14. The method of claim 13, wherein the luminous point has a substantially cylindrical housing and is inserted into the casting mold in a substantially perpendicular orientation to a plane of the casting mold.

15. The method of claim 13, wherein the luminous point is cast to a depth, which corresponds to a diameter of the luminous point.

16. The method of claim 13, further comprising inserting at least one structurally reinforcing element into the casting mold before filling the casting mold.

17. The method of claim 16, wherein the at least one structurally reinforcing element is a glass-fiber mat.

18. The method of claim 13, wherein the luminous point is pressed onto the casting mold when the casting mold is filled.

19. The method of claim 17, wherein the casting mold has at least one projection into which the luminous point is inserted.

20. The method of claim 19, wherein the at least one projection is formed so that formed elements assigned to the luminous point and projecting from the plane of the signal plate are produced at the same time during filling.

21. The method of claim 20, further comprising inserting at least one further structurally reinforcing element into the projection before filling the casting mold.

22. The method of claim 21, further comprising bending a region of the glass-fiber mat, on which the luminous point is configured to rest, into the projection as the further structurally reinforcing element.

23. A method for producing a signal plate, comprising:

providing a casting mold corresponding to an external form of the signal plate;

inserting at least one receptacle into the casting mold;

filling the casting mold with a free-flowing curable plastic to create a casting;

curing the plastic;

removing the casting; and

inserting a luminous point into the at least one receptacle.

24. The method of claim 23, wherein the receptacle has a substantially cylindrical housing and is inserted into the casting mold in a substantially perpendicular orientation to a plane of the casting mold.

25. The method of claim 23, wherein the receptacle is cast to a depth, which corresponds to a diameter of the receptacle.

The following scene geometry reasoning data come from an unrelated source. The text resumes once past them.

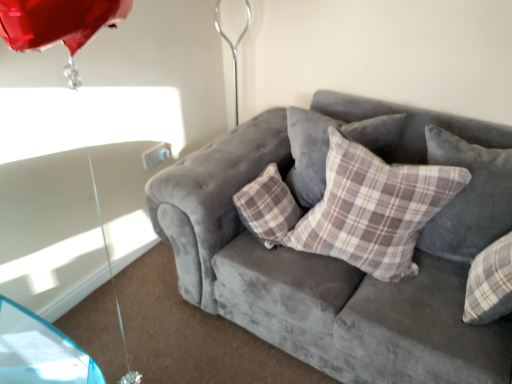 I want to click on velvet gray couch at center, so click(315, 279).

In order to face velvet gray couch at center, should I rotate leftwards or rightwards?

To face it directly, rotate right by 12.806 degrees.

At what (x,y) coordinates should I click in order to perform the action: click on plaid fabric pillow at center, which is the 3th pillow in left-to-right order. Please return your answer as a coordinate pair (x, y). Looking at the image, I should click on (468, 198).

This screenshot has width=512, height=384. I want to click on plaid fabric pillow at center, acting as the 1th pillow starting from the left, so click(x=328, y=147).

Looking at this image, considering the sizes of objects velvet gray couch at center and plaid fabric pillow at center, which is the 3th pillow in left-to-right order, in the image provided, who is wider, velvet gray couch at center or plaid fabric pillow at center, which is the 3th pillow in left-to-right order,?

velvet gray couch at center is wider.

Considering the relative positions of velvet gray couch at center and plaid fabric pillow at center, the first pillow from the right, in the image provided, is velvet gray couch at center to the left of plaid fabric pillow at center, the first pillow from the right, from the viewer's perspective?

Correct, you'll find velvet gray couch at center to the left of plaid fabric pillow at center, the first pillow from the right.

Would you say velvet gray couch at center is a long distance from plaid fabric pillow at center, which is the 3th pillow in left-to-right order?

No, there isn't a large distance between velvet gray couch at center and plaid fabric pillow at center, which is the 3th pillow in left-to-right order.

Does velvet gray couch at center have a greater height compared to plaid fabric pillow at center, which is the 3th pillow in left-to-right order?

Indeed, velvet gray couch at center has a greater height compared to plaid fabric pillow at center, which is the 3th pillow in left-to-right order.

Choose the correct answer: Is plaid fabric pillow at center, the first pillow from the right, inside velvet gray couch at center or outside it?

plaid fabric pillow at center, the first pillow from the right, is enclosed within velvet gray couch at center.

Considering the sizes of objects plaid fabric pillow at center, the first pillow from the right, and velvet gray couch at center in the image provided, who is taller, plaid fabric pillow at center, the first pillow from the right, or velvet gray couch at center?

velvet gray couch at center is taller.

Is plaid fabric pillow at center, the first pillow from the right, oriented towards velvet gray couch at center?

Yes, plaid fabric pillow at center, the first pillow from the right, is oriented towards velvet gray couch at center.

Between plaid fabric pillow at center, which is the 3th pillow in left-to-right order, and velvet gray couch at center, which one has smaller size?

plaid fabric pillow at center, which is the 3th pillow in left-to-right order, is smaller.

Considering the positions of objects plaid fabric pillow at center, arranged as the second pillow when viewed from the left, and velvet gray couch at center in the image provided, who is behind, plaid fabric pillow at center, arranged as the second pillow when viewed from the left, or velvet gray couch at center?

plaid fabric pillow at center, arranged as the second pillow when viewed from the left.

Is plaid fabric pillow at center, which appears as the second pillow when viewed from the right, facing towards velvet gray couch at center?

Yes.

Can we say plaid fabric pillow at center, arranged as the second pillow when viewed from the left, lies outside velvet gray couch at center?

No, plaid fabric pillow at center, arranged as the second pillow when viewed from the left, is not entirely external to velvet gray couch at center.

Is point (449, 144) in front of point (305, 168)?

Yes.

Is plaid fabric pillow at center, the first pillow from the right, taller than plaid fabric pillow at center, acting as the 1th pillow starting from the left?

Yes, plaid fabric pillow at center, the first pillow from the right, is taller than plaid fabric pillow at center, acting as the 1th pillow starting from the left.

Does plaid fabric pillow at center, the first pillow from the right, contain plaid fabric pillow at center, acting as the 1th pillow starting from the left?

No, plaid fabric pillow at center, acting as the 1th pillow starting from the left, is not inside plaid fabric pillow at center, the first pillow from the right.

How distant is plaid fabric pillow at center, which is the 3th pillow in left-to-right order, from plaid fabric pillow at center, acting as the 1th pillow starting from the left?

They are 14.93 inches apart.

Is plaid fabric pillow at center, acting as the third pillow starting from the right, at the right side of plaid fabric pillow at center, the first pillow from the right?

No, plaid fabric pillow at center, acting as the third pillow starting from the right, is not to the right of plaid fabric pillow at center, the first pillow from the right.

Consider the image. Is plaid fabric pillow at center, acting as the third pillow starting from the right, touching plaid fabric pillow at center, which is the 3th pillow in left-to-right order?

There is a gap between plaid fabric pillow at center, acting as the third pillow starting from the right, and plaid fabric pillow at center, which is the 3th pillow in left-to-right order.

Is plaid fabric pillow at center, acting as the third pillow starting from the right, facing away from plaid fabric pillow at center, the first pillow from the right?

plaid fabric pillow at center, acting as the third pillow starting from the right, is not turned away from plaid fabric pillow at center, the first pillow from the right.

Locate an element on the screen. This screenshot has width=512, height=384. the 1st pillow above the plaid fabric pillow at center, which appears as the second pillow when viewed from the right (from the image's perspective) is located at coordinates (468, 198).

Looking at the image, does plaid fabric pillow at center, which is the 3th pillow in left-to-right order, seem bigger or smaller compared to plaid fabric pillow at center, which appears as the second pillow when viewed from the right?

Considering their sizes, plaid fabric pillow at center, which is the 3th pillow in left-to-right order, takes up less space than plaid fabric pillow at center, which appears as the second pillow when viewed from the right.

Can you confirm if plaid fabric pillow at center, acting as the 1th pillow starting from the left, is thinner than velvet gray couch at center?

Indeed, plaid fabric pillow at center, acting as the 1th pillow starting from the left, has a lesser width compared to velvet gray couch at center.

Does plaid fabric pillow at center, acting as the third pillow starting from the right, come in front of velvet gray couch at center?

No.

From a real-world perspective, does plaid fabric pillow at center, acting as the 1th pillow starting from the left, sit lower than velvet gray couch at center?

Incorrect, from a real-world perspective, plaid fabric pillow at center, acting as the 1th pillow starting from the left, is higher than velvet gray couch at center.

At what (x,y) coordinates should I click in order to perform the action: click on studio couch on the left of the plaid fabric pillow at center, which is the 3th pillow in left-to-right order. Please return your answer as a coordinate pair (x, y). This screenshot has height=384, width=512. Looking at the image, I should click on (315, 279).

In order to click on pillow that is the 2nd object located behind the velvet gray couch at center in this screenshot , I will do `click(468, 198)`.

Estimate the real-world distances between objects in this image. Which object is closer to plaid fabric pillow at center, acting as the 1th pillow starting from the left, plaid fabric pillow at center, the first pillow from the right, or velvet gray couch at center?

velvet gray couch at center is positioned closer to the anchor plaid fabric pillow at center, acting as the 1th pillow starting from the left.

26. The method of claim 23, further comprising inserting at least one structurally reinforcing element into the casting mold before filling the casting mold.

27. The method of claim 23, wherein the receptacle is pressed onto the casting mold when the casting mold is filled.

28. The method of claim 23, wherein the casting mold has at least one projection into which the receptacle is inserted.

29. The method of claim 28, wherein the at least one projection is formed so that formed elements assigned to a luminous point and projecting from the plane of the signal plate are produced at the same time during filling.

30. The method of claim 29, further comprising inserting at least one further structurally reinforcing element into the projection before filling the casting mold.

31. A traffic signal, comprising:

a signal plate produced from plastic casting; and

at least one of a luminous point and an empty receptacle cast into the signal plate with a friction lock and form fit.

32. The traffic signal of claim 31, further comprising at least one structurally reinforcing element cast into the signal plate.